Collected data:
============

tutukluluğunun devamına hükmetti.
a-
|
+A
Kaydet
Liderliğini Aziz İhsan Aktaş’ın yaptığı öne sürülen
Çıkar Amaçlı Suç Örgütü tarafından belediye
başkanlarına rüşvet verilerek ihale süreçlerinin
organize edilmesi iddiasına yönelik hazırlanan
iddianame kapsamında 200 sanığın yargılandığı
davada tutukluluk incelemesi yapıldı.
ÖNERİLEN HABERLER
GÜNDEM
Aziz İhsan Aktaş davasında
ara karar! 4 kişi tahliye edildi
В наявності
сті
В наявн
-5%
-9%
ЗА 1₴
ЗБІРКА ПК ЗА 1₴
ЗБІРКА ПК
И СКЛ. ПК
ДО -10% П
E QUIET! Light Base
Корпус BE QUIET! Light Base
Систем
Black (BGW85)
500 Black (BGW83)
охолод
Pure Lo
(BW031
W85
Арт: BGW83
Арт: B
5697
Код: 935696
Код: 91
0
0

============

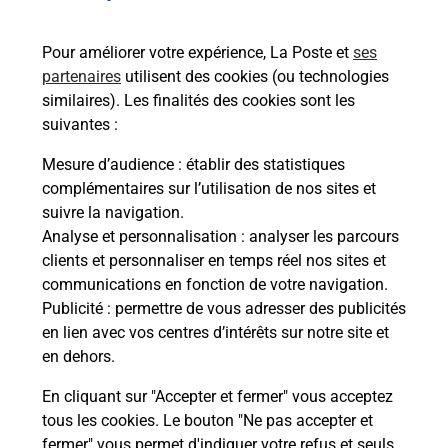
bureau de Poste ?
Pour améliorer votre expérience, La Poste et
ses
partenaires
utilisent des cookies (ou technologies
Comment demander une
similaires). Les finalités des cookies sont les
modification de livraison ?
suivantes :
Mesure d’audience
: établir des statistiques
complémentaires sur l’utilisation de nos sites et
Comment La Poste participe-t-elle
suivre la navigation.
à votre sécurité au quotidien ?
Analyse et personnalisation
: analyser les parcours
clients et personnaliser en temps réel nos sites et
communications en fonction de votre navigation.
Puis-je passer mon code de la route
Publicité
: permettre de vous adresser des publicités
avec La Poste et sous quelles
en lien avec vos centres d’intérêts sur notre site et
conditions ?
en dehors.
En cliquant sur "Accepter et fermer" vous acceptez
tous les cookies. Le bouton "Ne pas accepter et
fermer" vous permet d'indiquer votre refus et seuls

============

▸ **What is required**
Where in the entries does the word "navigation" occur? Copy out each line that has it.

▸ **Answer area**
suivre la navigation.
communications en fonction de votre navigation.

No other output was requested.